Transcriptome assemblers reconstruct full-length transcripts from the short sequence fragments generated by RNA-Seq. Large consortia such as TCGA, ICGC, GTex, ENCODE, the Cancer Cell Line Encyclopedia (CCLE), and others have performed RNA-Seq on thousands of human tissues and cell lines, providing an unparalleled resource for investigating transcriptional diversity and complexity. Towards this end, we present Transcriptome Assemblies Combined into One (TACO), an algorithm that reconstructs a consensus transcriptome from a collection of individual assemblies. TACO employs change point detection to break apart complex loci and correctly delineate transcript start and end sites, and a dynamic programming approach to assemble transcripts from a network of splicing patterns. TACO vastly outperforms existing software tools such as Cuffmerge and Stringtie merge. Please refernece our manuscript in Nature Methods for further details and the results of our comparison analysis. TACO also contains an easy to use companion tool for comparing meta-assemblies to reference transcriptomes, assessing overlap with reference and also protein coding potential.

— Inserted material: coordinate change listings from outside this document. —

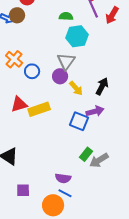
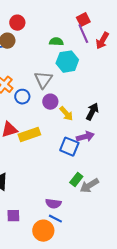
gray triangle: (66, 61) -> (43, 80), moved

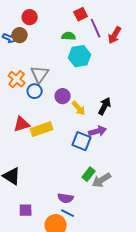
red square: (83, 20) -> (81, 14), moved
gray triangle: (43, 80) -> (40, 74), moved

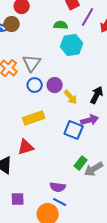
purple line: (96, 28) -> (88, 17), turned 54
blue circle: (35, 91) -> (35, 85), moved
red triangle: (22, 124) -> (26, 147), moved

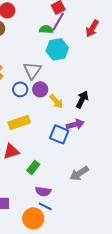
purple line: (88, 17) -> (58, 21), moved
gray triangle: (32, 63) -> (32, 70), moved
green rectangle: (81, 163) -> (33, 167), moved

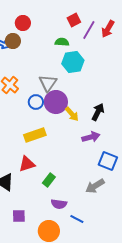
purple line: (58, 21) -> (89, 30), moved
red arrow: (92, 28) -> (108, 29), moved
purple circle: (40, 89) -> (56, 102), size x1.5
blue square: (59, 134) -> (108, 161), moved
blue line: (45, 206) -> (77, 219), moved

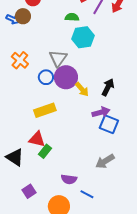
blue square: (108, 161) -> (109, 124), moved
red triangle: (27, 164) -> (37, 139), turned 30
green rectangle: (49, 180) -> (45, 151), moved
purple square: (19, 216) -> (29, 191), turned -32

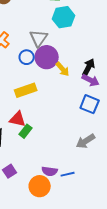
purple arrow: (101, 112) -> (91, 80), moved, turned 42
purple semicircle: (69, 179) -> (50, 171), moved
blue line: (87, 194) -> (68, 174), turned -40

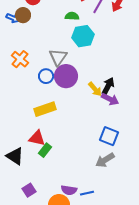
yellow arrow: (63, 69) -> (95, 89), moved
blue square: (90, 104) -> (109, 136), moved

Multi-sample transcriptome assembly protocol
Varying the number of input assemblies
Performance metrics for TACO, Cuffmerge, and StringTie when merging different numbers of input assemblies. Recall (i.e., sensitivity), precision and the F-measure for all three tools were assessed for splicing patterns, splice junctions, and bases. Twenty batches were randomly selected at each number of assemblies. Points represent the mean statistic across the 20 runs, error bars represent the 95% confidence interval.Varying isoform fraction cutoff
The parameter --isoform-frac FRAC
configures TACO to only report isoforms with abundance ratio more than
FRAC
of the most abundant transcript in the locus
The precision-recall (PR) plots depict the performance for the three merging tools at 50 different isoform fraction cutoffs ranging from 0.001-0.999. Statistics describe the merger of the 55 breast cancer cell lines in the CCLE.

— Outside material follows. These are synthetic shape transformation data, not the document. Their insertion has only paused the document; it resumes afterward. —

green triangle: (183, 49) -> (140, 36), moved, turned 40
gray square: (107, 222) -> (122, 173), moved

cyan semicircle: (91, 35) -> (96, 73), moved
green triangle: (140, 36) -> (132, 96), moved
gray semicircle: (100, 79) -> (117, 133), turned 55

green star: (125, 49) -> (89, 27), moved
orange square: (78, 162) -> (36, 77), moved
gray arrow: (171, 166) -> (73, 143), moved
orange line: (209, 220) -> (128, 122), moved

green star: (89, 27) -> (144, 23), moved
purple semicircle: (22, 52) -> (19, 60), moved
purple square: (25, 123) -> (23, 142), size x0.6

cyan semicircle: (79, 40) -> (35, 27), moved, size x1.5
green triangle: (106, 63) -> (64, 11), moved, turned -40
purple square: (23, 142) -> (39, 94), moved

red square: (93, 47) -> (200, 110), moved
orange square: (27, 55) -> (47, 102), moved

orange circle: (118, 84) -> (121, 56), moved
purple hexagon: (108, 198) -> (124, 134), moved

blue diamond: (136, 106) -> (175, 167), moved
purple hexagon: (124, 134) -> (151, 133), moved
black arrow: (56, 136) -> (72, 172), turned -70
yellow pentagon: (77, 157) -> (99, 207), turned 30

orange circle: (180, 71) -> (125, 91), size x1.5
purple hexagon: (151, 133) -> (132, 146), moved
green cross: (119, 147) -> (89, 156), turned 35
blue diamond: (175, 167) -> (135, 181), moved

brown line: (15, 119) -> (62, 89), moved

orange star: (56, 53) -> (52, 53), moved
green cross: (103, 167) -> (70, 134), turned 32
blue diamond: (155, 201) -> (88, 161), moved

Performance for highly expressed transcripts
The precision-recall (PR) plots depict the performance for the three merging tools across subsets of the top 500, 1k, 1.5k, 2k, 3k, 5k, 7k, 10k, 12k, 15k, 18k, 20k, 22k, 25k, 27k, and 30k highest expressed transcripts in the merger of 55 breast cancer cell lines from the CCLE
Fraction of read-through transcripts
Scatterplot depicting the fraction of read-through genes produced in the multi-sample assembly from the three merge tools. Gene designated as being a read-through if it contains at least one transcript isoform bearing exonic overlap with two separate protein-coding genes on the same strand. Fraction of read-throughs was determined for assemblies at 50 different isoform fraction cutoffs ranging from 0.001-0.999.

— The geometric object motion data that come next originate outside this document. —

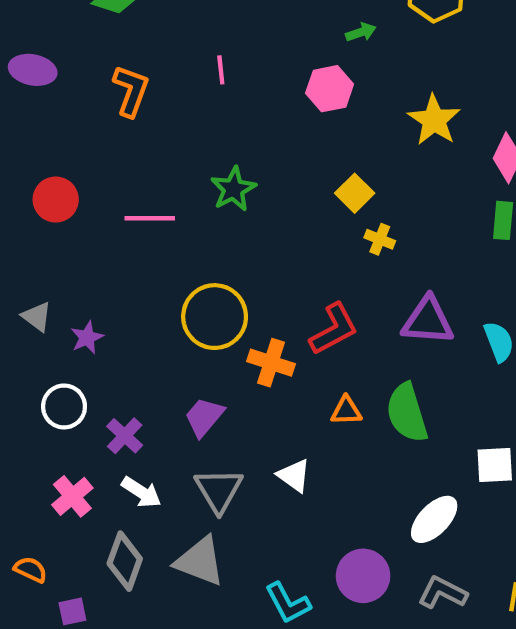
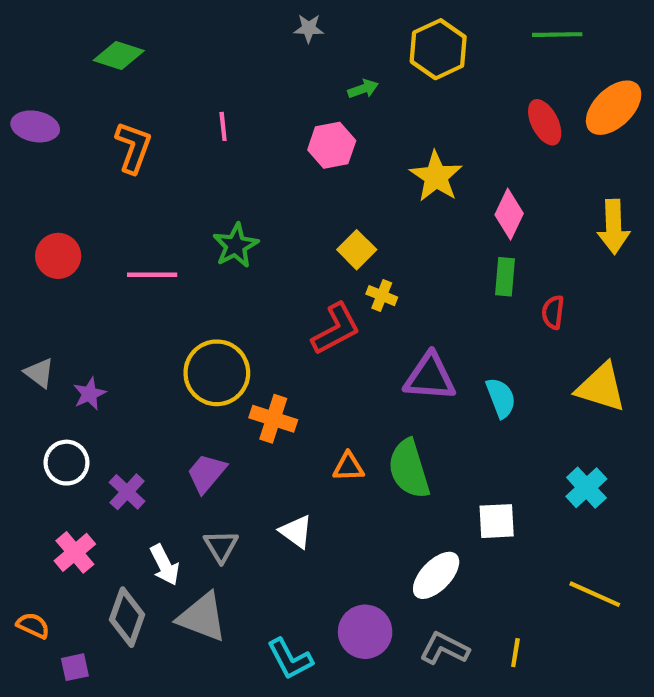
red L-shape: (334, 329) -> (336, 329), moved
gray triangle: (219, 490) -> (221, 546), size x0.7
white arrow: (141, 492) -> (165, 565), moved, turned 30

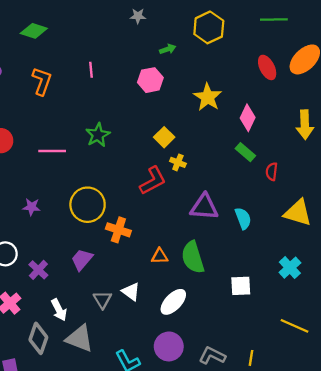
green rectangle: (505, 277) -> (245, 152), turned -54
purple star: (89, 394) -> (32, 207), moved, turned 30
gray triangle: (221, 546) -> (102, 300), moved
white ellipse: (436, 575) -> (173, 302), moved

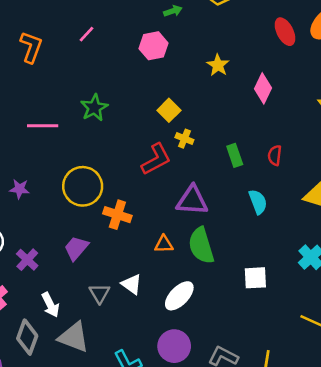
pink line: (91, 70) -> (87, 34), turned 49
yellow star: (208, 97) -> (218, 65), size x0.7
green rectangle: (245, 152) -> (235, 155), moved, turned 30
red semicircle: (272, 172) -> (275, 155), moved
purple triangle: (204, 207) -> (192, 200), moved

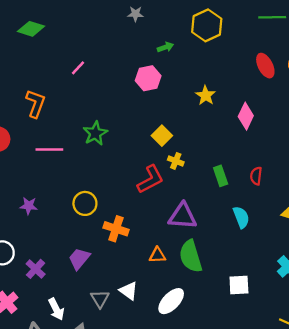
pink line: (87, 34) -> (78, 68), moved
orange L-shape: (31, 47) -> (36, 103), moved
yellow circle: (83, 186) -> (85, 203), size x0.7

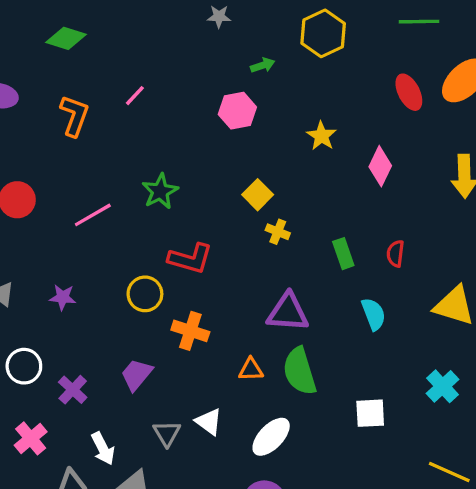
orange L-shape: (36, 103) -> (74, 116), moved
pink line: (49, 149) -> (93, 215), turned -30
red L-shape: (150, 179) -> (190, 259), moved, turned 44

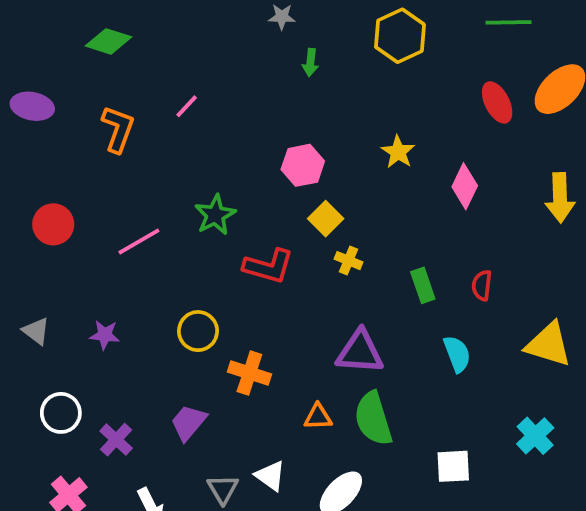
green arrow: (263, 65) -> (310, 62), moved, turned 115
pink hexagon: (237, 111) -> (303, 165), moved
red L-shape: (190, 259) -> (268, 266), moved

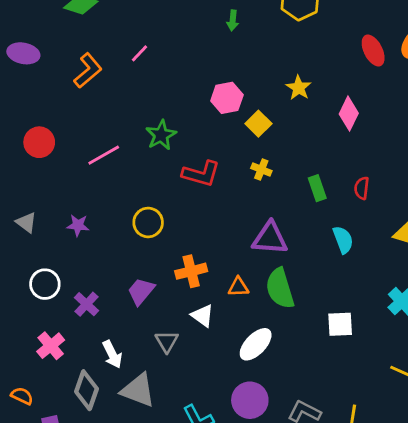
orange L-shape: (118, 129) -> (88, 71), turned 30
yellow square: (326, 219) -> (258, 124), moved
orange cross: (249, 373) -> (191, 271), moved, turned -32
white triangle: (270, 476) -> (203, 316), moved

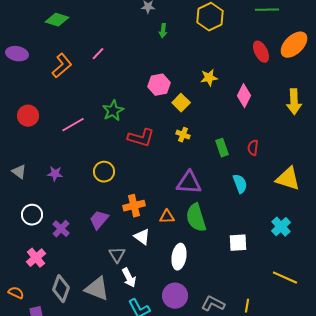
yellow star: (299, 88) -> (209, 78), turned 30
white ellipse: (256, 344) -> (179, 257), turned -35
white arrow: (112, 354) -> (129, 278), moved

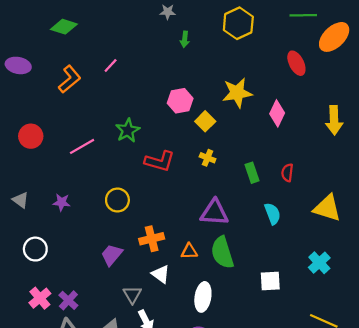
orange ellipse: (294, 45) -> (334, 37), moved
yellow star: (209, 78) -> (237, 93), size x1.5
purple cross: (61, 229) -> (68, 300), moved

Version | Date | Changes | Execuatble Binaries | Source Package |
---|---|---|---|---|
v0.7.3 | 9/25/2017 | Bug fix permitting spaces in GTF attributes | Mac Linux | Source |
v0.7.2 | 5/15/2017 | Added option to supply additional splice motifs to permit in splice junction filter | Mac Linux | Source |
v0.7.0 | 2/13/2017 | Fixed bug in refcomp code for annotation of intragenic overlap | Mac Linux | Source |
v0.6.3 | 2/01/2017 | Cleaner Input Instructions | Mac Linux | Source |
v0.6.2 | 1/31/2017 | Refcomp Optimized | Mac Linux | Source |
v0.6.1 | 1/28/2017 | Added Refcomp Source Code and Added Mac Support | Mac Linux | Source |
v0.6.0 | 12/13/2016 | Added Reference Comparison Tool | Mac Linux | Source |
v0.5.1 | 4/28/2016 | Version used for manuscript submission | Mac Linux | Source |
The TACO GitHub repository is located here.
 More information on the build procedure is located here.
 Instructions on testing the installation are here.
 For your convenience we are providing links for human references. Be sure to gunzip the file before running with TACO or TACO-refcomp.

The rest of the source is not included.